• _DATA EXTRACTS_
━━━━━━━━━━━━━━━━━━━━━━━━━━━━━━

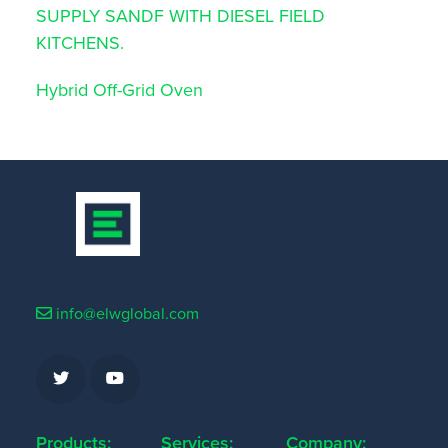
SUPPLY SANDF WITH DIESEL FIELD
KITCHENS.
Hybrid Off-Grid Oven
info@elwglobal.com
Products:
Services:
Company:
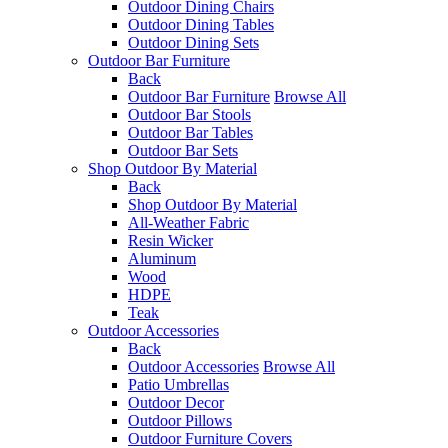
Outdoor Dining Chairs
Outdoor Dining Tables
Outdoor Dining Sets
Outdoor Bar Furniture
Back
Outdoor Bar Furniture
Browse All
Outdoor Bar Stools
Outdoor Bar Tables
Outdoor Bar Sets
Shop Outdoor By Material
Back
Shop Outdoor By Material
All-Weather Fabric
Resin Wicker
Aluminum
Wood
HDPE
Teak
Outdoor Accessories
Back
Outdoor Accessories
Browse All
Patio Umbrellas
Outdoor Decor
Outdoor Pillows
Outdoor Furniture Covers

━━━━━━━━━━━━━━━━━━━━━━━━━━━━━━

• _WORK TASK_
Leave the pictures out and restate the listing word for word.

• _OUTPUT OF THE TASK_
SUPPLY SANDF WITH DIESEL FIELD
KITCHENS.
Hybrid Off-Grid Oven
info@elwglobal.com
Products:
Services:
Company:
Outdoor Dining Chairs
Outdoor Dining Tables
Outdoor Dining Sets
Outdoor Bar Furniture
Back
Outdoor Bar Furniture
Browse All
Outdoor Bar Stools
Outdoor Bar Tables
Outdoor Bar Sets
Shop Outdoor By Material
Back
Shop Outdoor By Material
All-Weather Fabric
Resin Wicker
Aluminum
Wood
HDPE
Teak
Outdoor Accessories
Back
Outdoor Accessories
Browse All
Patio Umbrellas
Outdoor Decor
Outdoor Pillows
Outdoor Furniture Covers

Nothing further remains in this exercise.